Zarzuty ustawiania przetargów, działania w zorganizowanej grupie przestępczej, nadużycia uprawnień oraz wyłudzenia pieniędzy na szkodę wojska usłyszało sześć osób, zatrzymanych w środę w 22. Bazie Lotnictwa Taktycznego w Malborku. Od rana w bazie zatrzymań dokonywały Żandarmeria Wojskowa i policja. Na miejscu było też pięciu prokuratorów.
Z informacji reportera TVN24 wynika, że wśród dotychczas zatrzymanych są wysocy rangą oficerowie, ale także osoby cywilne, związane z frmami ochroniarskimi.
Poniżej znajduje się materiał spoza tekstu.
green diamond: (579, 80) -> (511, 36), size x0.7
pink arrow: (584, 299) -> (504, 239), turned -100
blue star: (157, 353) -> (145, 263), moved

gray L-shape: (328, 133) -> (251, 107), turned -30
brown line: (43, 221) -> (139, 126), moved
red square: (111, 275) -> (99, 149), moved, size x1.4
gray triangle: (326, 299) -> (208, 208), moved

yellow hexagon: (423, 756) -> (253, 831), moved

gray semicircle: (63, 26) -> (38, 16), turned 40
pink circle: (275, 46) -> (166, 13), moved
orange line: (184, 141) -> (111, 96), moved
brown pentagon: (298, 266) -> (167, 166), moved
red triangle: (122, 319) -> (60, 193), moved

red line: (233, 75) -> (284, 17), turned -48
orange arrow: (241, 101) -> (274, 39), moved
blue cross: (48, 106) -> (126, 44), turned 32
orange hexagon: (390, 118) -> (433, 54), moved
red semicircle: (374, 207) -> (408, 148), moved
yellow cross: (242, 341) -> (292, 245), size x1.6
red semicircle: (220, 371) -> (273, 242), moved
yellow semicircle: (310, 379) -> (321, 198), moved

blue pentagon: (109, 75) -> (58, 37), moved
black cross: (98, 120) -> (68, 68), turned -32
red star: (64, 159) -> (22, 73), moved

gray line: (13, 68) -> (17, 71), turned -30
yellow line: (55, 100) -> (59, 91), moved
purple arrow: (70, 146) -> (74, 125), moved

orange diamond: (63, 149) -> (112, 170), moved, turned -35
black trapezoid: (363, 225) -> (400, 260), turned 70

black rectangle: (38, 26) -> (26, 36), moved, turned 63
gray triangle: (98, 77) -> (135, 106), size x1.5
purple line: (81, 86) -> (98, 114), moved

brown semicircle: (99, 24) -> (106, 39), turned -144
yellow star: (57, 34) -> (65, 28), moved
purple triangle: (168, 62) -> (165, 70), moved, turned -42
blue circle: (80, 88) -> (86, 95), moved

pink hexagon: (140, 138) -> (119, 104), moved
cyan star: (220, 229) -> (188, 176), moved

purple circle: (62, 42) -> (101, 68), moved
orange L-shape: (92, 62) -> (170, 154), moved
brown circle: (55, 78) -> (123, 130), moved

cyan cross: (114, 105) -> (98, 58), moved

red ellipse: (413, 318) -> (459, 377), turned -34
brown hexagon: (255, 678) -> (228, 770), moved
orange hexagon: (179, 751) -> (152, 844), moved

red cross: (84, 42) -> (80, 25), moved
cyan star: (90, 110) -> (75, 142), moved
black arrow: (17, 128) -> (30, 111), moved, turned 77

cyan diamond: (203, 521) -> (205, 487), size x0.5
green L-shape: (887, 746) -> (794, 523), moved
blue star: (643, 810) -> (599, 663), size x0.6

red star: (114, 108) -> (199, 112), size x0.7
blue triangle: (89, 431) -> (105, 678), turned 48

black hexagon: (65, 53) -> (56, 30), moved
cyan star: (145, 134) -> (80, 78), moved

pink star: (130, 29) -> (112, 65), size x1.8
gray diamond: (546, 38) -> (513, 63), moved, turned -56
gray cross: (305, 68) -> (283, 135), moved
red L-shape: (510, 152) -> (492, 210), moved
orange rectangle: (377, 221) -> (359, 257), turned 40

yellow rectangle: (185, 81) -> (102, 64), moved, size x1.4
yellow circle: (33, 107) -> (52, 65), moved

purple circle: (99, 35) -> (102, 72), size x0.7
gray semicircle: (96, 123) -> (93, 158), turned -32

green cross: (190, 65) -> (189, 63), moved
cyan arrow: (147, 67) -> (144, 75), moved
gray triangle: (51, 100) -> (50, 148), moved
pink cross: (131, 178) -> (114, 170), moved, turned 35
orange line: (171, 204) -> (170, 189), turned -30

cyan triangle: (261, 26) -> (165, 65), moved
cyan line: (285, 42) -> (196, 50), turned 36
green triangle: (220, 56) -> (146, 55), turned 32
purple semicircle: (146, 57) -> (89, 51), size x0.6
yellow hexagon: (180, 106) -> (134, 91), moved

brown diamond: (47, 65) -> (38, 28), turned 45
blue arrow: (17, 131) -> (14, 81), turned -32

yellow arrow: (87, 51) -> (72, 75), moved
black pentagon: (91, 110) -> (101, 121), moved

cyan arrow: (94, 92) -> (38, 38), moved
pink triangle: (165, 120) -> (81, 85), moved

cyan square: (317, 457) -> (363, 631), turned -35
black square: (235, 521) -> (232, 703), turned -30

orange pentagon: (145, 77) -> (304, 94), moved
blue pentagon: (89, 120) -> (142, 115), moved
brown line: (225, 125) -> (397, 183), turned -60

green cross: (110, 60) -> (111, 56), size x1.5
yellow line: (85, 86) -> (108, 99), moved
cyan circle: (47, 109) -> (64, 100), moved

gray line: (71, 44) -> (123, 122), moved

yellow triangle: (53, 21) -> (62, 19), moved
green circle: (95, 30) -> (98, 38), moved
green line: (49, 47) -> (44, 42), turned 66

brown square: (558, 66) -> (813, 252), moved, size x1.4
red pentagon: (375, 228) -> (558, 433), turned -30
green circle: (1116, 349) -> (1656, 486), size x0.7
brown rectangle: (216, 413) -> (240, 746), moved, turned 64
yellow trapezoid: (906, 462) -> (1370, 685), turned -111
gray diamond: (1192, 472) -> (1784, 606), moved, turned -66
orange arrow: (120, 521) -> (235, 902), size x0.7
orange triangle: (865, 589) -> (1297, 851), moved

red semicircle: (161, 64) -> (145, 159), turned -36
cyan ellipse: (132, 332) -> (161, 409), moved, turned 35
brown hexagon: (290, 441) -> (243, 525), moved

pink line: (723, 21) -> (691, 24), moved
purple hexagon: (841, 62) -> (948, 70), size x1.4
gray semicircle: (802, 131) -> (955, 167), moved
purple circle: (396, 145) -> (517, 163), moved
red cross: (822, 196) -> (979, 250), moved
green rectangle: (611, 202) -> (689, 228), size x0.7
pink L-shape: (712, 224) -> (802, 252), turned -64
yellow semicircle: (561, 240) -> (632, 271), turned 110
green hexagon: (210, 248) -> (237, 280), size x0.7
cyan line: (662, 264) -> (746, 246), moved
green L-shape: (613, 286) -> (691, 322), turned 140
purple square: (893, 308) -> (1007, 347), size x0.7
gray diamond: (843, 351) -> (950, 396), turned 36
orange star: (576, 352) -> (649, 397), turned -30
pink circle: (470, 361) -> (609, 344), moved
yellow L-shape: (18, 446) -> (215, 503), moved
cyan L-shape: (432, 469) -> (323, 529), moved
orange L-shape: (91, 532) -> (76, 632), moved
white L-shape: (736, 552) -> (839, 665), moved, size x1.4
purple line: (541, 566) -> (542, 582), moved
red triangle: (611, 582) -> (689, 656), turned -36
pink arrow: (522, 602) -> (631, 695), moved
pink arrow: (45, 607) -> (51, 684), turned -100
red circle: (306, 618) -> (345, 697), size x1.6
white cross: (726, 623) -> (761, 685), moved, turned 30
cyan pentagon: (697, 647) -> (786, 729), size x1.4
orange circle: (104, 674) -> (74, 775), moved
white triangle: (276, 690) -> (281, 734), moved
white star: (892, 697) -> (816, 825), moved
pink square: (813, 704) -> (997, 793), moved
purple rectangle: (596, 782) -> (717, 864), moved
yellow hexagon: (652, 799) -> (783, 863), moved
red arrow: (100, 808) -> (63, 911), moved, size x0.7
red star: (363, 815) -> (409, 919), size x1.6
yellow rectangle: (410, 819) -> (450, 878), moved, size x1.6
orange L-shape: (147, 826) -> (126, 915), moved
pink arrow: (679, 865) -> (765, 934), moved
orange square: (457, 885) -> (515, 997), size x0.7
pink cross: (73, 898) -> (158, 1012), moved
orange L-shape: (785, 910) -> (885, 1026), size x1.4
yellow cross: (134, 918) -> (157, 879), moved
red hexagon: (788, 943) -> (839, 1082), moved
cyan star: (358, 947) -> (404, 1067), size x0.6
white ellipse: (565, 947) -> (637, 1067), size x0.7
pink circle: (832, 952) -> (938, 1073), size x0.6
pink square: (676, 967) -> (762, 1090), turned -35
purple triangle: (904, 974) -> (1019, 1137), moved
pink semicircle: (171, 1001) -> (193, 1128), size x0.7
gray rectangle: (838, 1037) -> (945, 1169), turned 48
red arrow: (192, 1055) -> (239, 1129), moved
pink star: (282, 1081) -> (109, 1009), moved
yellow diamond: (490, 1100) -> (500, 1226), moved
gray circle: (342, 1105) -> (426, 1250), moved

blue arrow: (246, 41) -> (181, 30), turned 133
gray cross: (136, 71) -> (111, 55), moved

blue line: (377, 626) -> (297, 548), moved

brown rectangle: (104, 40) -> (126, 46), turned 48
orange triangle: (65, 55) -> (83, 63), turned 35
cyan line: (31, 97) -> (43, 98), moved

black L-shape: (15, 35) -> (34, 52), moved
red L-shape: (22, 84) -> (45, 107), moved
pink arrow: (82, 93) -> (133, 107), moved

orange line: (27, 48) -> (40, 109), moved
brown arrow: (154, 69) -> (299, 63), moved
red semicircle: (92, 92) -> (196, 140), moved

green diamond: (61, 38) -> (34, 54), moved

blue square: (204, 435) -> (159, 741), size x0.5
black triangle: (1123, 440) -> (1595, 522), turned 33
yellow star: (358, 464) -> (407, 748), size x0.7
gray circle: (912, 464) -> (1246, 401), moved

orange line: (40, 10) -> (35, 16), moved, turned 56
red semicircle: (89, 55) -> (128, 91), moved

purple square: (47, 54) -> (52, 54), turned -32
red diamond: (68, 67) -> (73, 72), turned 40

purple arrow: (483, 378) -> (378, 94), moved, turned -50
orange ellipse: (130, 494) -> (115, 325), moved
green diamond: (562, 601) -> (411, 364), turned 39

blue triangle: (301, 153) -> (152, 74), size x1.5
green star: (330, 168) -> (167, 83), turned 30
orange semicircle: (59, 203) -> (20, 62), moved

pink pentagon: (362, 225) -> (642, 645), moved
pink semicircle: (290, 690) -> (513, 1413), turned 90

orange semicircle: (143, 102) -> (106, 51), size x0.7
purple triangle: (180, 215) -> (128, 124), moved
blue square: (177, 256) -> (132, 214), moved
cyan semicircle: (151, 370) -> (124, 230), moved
Prokuratura nie informuje, jakie funkcje pełniły w bazie osoby, które usłyszały zarzuty. MON podał jedynie, że wśród tych, którym postawiono zarzuty, jest dwóch żołnierzy.
Zatrzymani usłyszeli już zarzuty, które dotyczą ustawiania przetargów, działania w zorganizowanej grupie przestępczej, nadużycia uprawnień oraz wyłudzenia pieniędzy na szkodę wojska. Informacje o zatrzymaniach potwierdził wojskowy prokurator okręgowy w Poznaniu płk Tadeusz Cieśla.
Po przedstawieniu zarzutów wszyscy podejrzani mają odpowiadać z wolnej stopy. Niewykluczone są jednak kolejne zatrzymania i przesłuchania.
- Po ich (przesłuchań - red.) zakończeniu, pracujący na miejscu prokurator zdecyduje, czy będzie wnioskował do sądu o stosowanie środków zapobiegawczych - poinformował płk Cieśla.
Będą kolejne zatrzymania
Śledztwo ws. korupcji w 22. Bazie Lotnictwa Taktycznego od wielu miesięcy prowadzili policjanci z Komendy Wojewódzkiej Policji w Gdańsku i Żandarmeria Wojskowa. W ostatnich tygodniach popstępowanie nabrało tempa po pojawieniu się nowych dowodów.
Kpt. Marcin Maksjan z Naczelnej Prokuratury Wojskowej poinformował natomiast, że czynności procesowe w bazie w Malborku są wynikiem śledztwa prowadzonego od czerwca przez Wojskową Prokuraturę Okręgową w Poznaniu. Czynności mają być kontynuowane w czwartek i wnastępnych dniach, poinformował Maksjan. - Wówczas planowane jest przedstawienie zarzutów popełnienia przestępstwa kolejnym osobom - dodał.
Milionowe straty
- Przedstawione zarzuty związane są m.in. z ustawieniem przetargów na kwotę kilku milionów złotych - powiedział Maksjan.
Nieoficjalnie wiadomo, że zamieszane w aferę korupcyjną osoby mogły działać w ten sposób od kilku lat. Ich nadużycia sięgają co najmniej 7 milionów złotych - informuje reporter TVN24.
O środowych zatrzymaniach informowało też RMF FM. Radio podawało informację o stratach rzędu dziesiątek milionów złotych.
Minister obrony narodowej Tomasz Siemoniak napisał jednak późnym popołudniem na Twitterze: "możliwe szkody rzędu kilku mln zł". Dodał, że walka z korupcją w wojsku jest jednym z jego priorytetów. - SKW, CBA i Żandarmeria mają pełne wsparcie dla twardych działań - podkreślił.